Höchstüberlassungsdauer

Es wird eine Höchstüberlassungsdauer von 18 Monaten gelten, die jeweils für den eingesetzten Arbeitnehmer bestimmt wird und von der für tarifgebundene Unternehmen durch einen Tarifvertrag der Einsatzbranche nach oben oder nach unten abgewichen werden kann. Nicht tarifgebundene Unternehmen können abweichende tarifliche Regelungen durch eine Betriebsvereinbarung inhaltsgleich übernehmen. Dies ist aber nur möglich, wenn der entsprechende Tarifvertrag räumlich, fachlich und zeitlich einschlägig ist. Tarifgebundene Unternehmen können zudem selbst durch eine Betriebsvereinbarung eine abweichende Höchstüberlassungsdauer festlegen, wenn in dem betreffenden Tarifvertrag eine entsprechende Öffnungsklausel vorgesehen ist. Nicht tarifgebundene Unternehmen können sich ebenfalls auf diese berufen und von der gesetzlichen Höchstüberlassungsdauer abweichende Betriebsvereinbarungen abschließen. Ist in dem Tarifvertrag keine Begrenzung für eine durch eine Betriebsvereinbarung festzulegende Höchstüberlassungsdauer vorgesehen, ist diese bei nicht tarifgebundenen Unternehmen bei maximal 24 Monaten gedeckelt.

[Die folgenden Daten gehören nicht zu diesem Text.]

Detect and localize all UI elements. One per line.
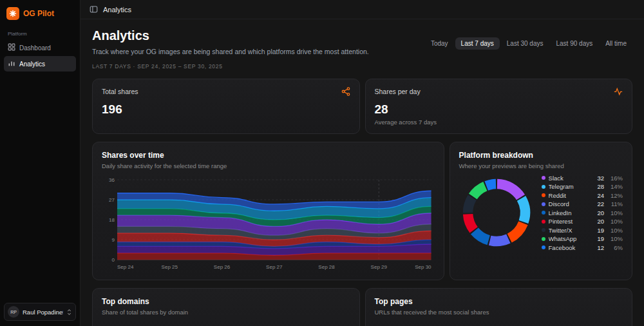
donut-segment[interactable] xyxy=(507,222,527,243)
content: Analytics Track where your OG images are… xyxy=(80,19,644,326)
svg-text:Sep 29: Sep 29 xyxy=(371,264,388,270)
topbar: Analytics xyxy=(80,0,644,19)
legend-percent: 12% xyxy=(607,192,623,199)
total-shares-card: Total shares 196 xyxy=(92,79,360,134)
legend-value: 28 xyxy=(594,183,604,190)
legend-label: WhatsApp xyxy=(549,235,591,242)
chart-title: Platform breakdown xyxy=(459,151,623,160)
donut-segment[interactable] xyxy=(484,179,496,191)
donut-segment[interactable] xyxy=(468,182,487,199)
app-logo[interactable]: OG Pilot xyxy=(0,0,80,26)
legend-item-discord[interactable]: Discord2211% xyxy=(542,200,623,207)
dashboard-icon xyxy=(8,43,15,52)
legend-color-dot xyxy=(542,211,545,215)
range-button-last-90-days[interactable]: Last 90 days xyxy=(550,37,598,50)
donut-segment[interactable] xyxy=(516,196,529,224)
legend-label: LinkedIn xyxy=(549,209,591,216)
legend-value: 12 xyxy=(594,244,604,251)
sidebar-item-dashboard[interactable]: Dashboard xyxy=(4,40,76,55)
legend-item-reddit[interactable]: Reddit2412% xyxy=(542,192,623,199)
legend-item-pinterest[interactable]: Pinterest2010% xyxy=(542,218,623,225)
table-title: Top domains xyxy=(102,297,350,306)
legend-percent: 10% xyxy=(607,209,623,216)
user-name: Raul Popadineti xyxy=(23,309,63,316)
top-pages-table: PageSharesPlatformshttps://smallbets.co/… xyxy=(375,322,623,326)
main-area: Analytics Analytics Track where your OG … xyxy=(80,0,644,326)
app-root: OG Pilot Platform DashboardAnalytics RP … xyxy=(0,0,644,326)
legend-label: Discord xyxy=(549,200,591,207)
shares-per-day-card: Shares per day 28 Average across 7 days xyxy=(365,79,633,134)
legend-percent: 14% xyxy=(607,183,623,190)
table-subtitle: Share of total shares by domain xyxy=(102,309,350,316)
legend-item-facebook[interactable]: Facebook126% xyxy=(542,244,623,251)
legend-item-whatsapp[interactable]: WhatsApp1910% xyxy=(542,235,623,242)
legend-color-dot xyxy=(542,245,545,249)
legend-item-twitter-x[interactable]: Twitter/X1910% xyxy=(542,227,623,234)
legend-value: 22 xyxy=(594,200,604,207)
legend-item-linkedin[interactable]: LinkedIn2010% xyxy=(542,209,623,216)
range-button-all-time[interactable]: All time xyxy=(600,37,632,50)
legend-item-telegram[interactable]: Telegram2814% xyxy=(542,183,623,190)
breadcrumb: Analytics xyxy=(103,6,131,14)
page-header-text: Analytics Track where your OG images are… xyxy=(92,28,369,70)
legend-color-dot xyxy=(542,237,545,241)
legend-value: 20 xyxy=(594,218,604,225)
top-pages-card: Top pages URLs that received the most so… xyxy=(365,288,633,326)
legend-label: Slack xyxy=(549,175,591,182)
donut-segment[interactable] xyxy=(462,195,476,213)
donut-segment[interactable] xyxy=(470,228,489,245)
legend-color-dot xyxy=(542,202,545,206)
user-menu[interactable]: RP Raul Popadineti xyxy=(4,303,76,321)
legend-value: 19 xyxy=(594,227,604,234)
range-button-last-30-days[interactable]: Last 30 days xyxy=(501,37,549,50)
legend-color-dot xyxy=(542,193,545,197)
table-subtitle: URLs that received the most social share… xyxy=(375,309,623,316)
platform-donut-chart[interactable] xyxy=(459,175,534,250)
svg-text:18: 18 xyxy=(109,216,115,222)
range-button-last-7-days[interactable]: Last 7 days xyxy=(455,37,500,50)
time-range-selector: TodayLast 7 daysLast 30 daysLast 90 days… xyxy=(425,37,632,70)
stats-row: Total shares 196 Shares per day 28 Avera… xyxy=(92,79,632,134)
avatar: RP xyxy=(8,306,19,318)
chart-title: Shares over time xyxy=(102,151,435,160)
sidebar-toggle-icon[interactable] xyxy=(90,5,98,14)
sidebar-nav: DashboardAnalytics xyxy=(0,40,80,72)
legend-color-dot xyxy=(542,228,545,232)
stat-label: Total shares xyxy=(102,88,138,95)
legend-label: Pinterest xyxy=(549,218,591,225)
legend-value: 19 xyxy=(594,235,604,242)
legend-value: 24 xyxy=(594,192,604,199)
sidebar-item-analytics[interactable]: Analytics xyxy=(4,56,76,72)
date-range-label: LAST 7 DAYS · SEP 24, 2025 – SEP 30, 202… xyxy=(92,63,369,70)
legend-label: Twitter/X xyxy=(549,227,591,234)
shares-over-time-chart[interactable]: 09182736Sep 24Sep 25Sep 26Sep 27Sep 28Se… xyxy=(102,175,435,271)
donut-segment[interactable] xyxy=(497,179,524,200)
top-domains-table: DomainSharesShareogpilot.com10353% xyxy=(102,322,350,326)
svg-text:36: 36 xyxy=(109,177,115,182)
app-logo-icon xyxy=(6,7,19,20)
sidebar: OG Pilot Platform DashboardAnalytics RP … xyxy=(0,0,80,326)
legend-label: Reddit xyxy=(549,192,591,199)
legend-item-slack[interactable]: Slack3216% xyxy=(542,175,623,182)
sidebar-section-label: Platform xyxy=(0,26,80,39)
legend-label: Telegram xyxy=(549,183,591,190)
sidebar-item-label: Dashboard xyxy=(19,44,51,52)
table-title: Top pages xyxy=(375,297,623,306)
sidebar-item-label: Analytics xyxy=(19,61,45,68)
legend-percent: 10% xyxy=(607,218,623,225)
svg-text:9: 9 xyxy=(112,236,115,242)
legend-value: 32 xyxy=(594,175,604,182)
svg-text:Sep 27: Sep 27 xyxy=(266,264,283,270)
donut-segment[interactable] xyxy=(488,235,510,247)
donut-segment[interactable] xyxy=(462,214,477,233)
stat-value: 196 xyxy=(102,102,350,117)
page-header: Analytics Track where your OG images are… xyxy=(92,28,632,70)
range-button-today[interactable]: Today xyxy=(425,37,454,50)
page-title: Analytics xyxy=(92,28,369,43)
svg-text:0: 0 xyxy=(112,256,115,262)
activity-icon xyxy=(614,87,623,96)
svg-text:Sep 30: Sep 30 xyxy=(415,264,431,270)
shares-over-time-card: Shares over time Daily share activity fo… xyxy=(92,142,444,280)
chart-subtitle: Daily share activity for the selected ti… xyxy=(102,162,435,169)
platform-legend: Slack3216%Telegram2814%Reddit2412%Discor… xyxy=(542,175,623,251)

Voreinsatzzeiten bei dem Kunden werden grundsätzlich angerechnet, selbst wenn diese über einen anderen Personaldienstleister erbracht worden sind. Bei einer Unterbrechung des Einsatzes von mehr als drei Monaten wird die Überlassungsdauer auf null zurückgesetzt. Sie beginnt dann von neuem zu laufen und kann erneut voll ausgeschöpft werden. Eine Zusammenrechnung mit Voreinsatzzeiten erfolgt in diesem Fall nicht.

Equal pay-Grundsatz

Der equal pay-Grundsatz soll durch einen Tarifvertrag der Zeitarbeitsbranche oder eine Bezugnahme auf diesen grundsätzlich nur für die ersten neun Monate einer Überlassung an einen Kunden abbedungen werden können; im Anschluss gilt zwingend, dass gleicher Lohn für gleiche Arbeit gezahlt werden muss ("equal pay"). Eine längere Abweichung ist nur statthaft, wenn spätestens nach 15 Monaten mindestens ein Arbeitsentgelt erreicht wird, das ein vergleichbarer Stammmitarbeiter im Unternehmen erhält, und nach einer Einarbeitungszeit von längstens sechs Wochen eine stufenweise Heranführung an dieses erfolgt. Erhält der Zeitarbeitnehmer das für einen vergleichbaren Mitarbeiter des Kunden im Einsatzbetrieb geschuldete tarifvertragliche Arbeitsentgelt (oder in Ermangelung eines solchen ein für vergleichbare Arbeitnehmer in der Einsatzbranche geltendes tarifvertragliches Arbeitsentgelt), wird widerlegbar vermutet, dass der Zeitarbeitnehmer hinsichtlich des Arbeitsentgelts gleichgestellt ist.

Bei einer Unterbrechung des Einsatzes bei einem Kunden von mehr als drei Monaten und einer sich daran anschließenden erneuten Überlassung an diesen werden die Vordienstzeiten nicht auf die für equal-Pay-Frist von neun Monaten angerechnet, und zwar auch dann nicht, wenn diese bei einem anderen Personaldienstleister erbracht worden sind. Der Zeitarbeitnehmer startet dann wieder bei Null.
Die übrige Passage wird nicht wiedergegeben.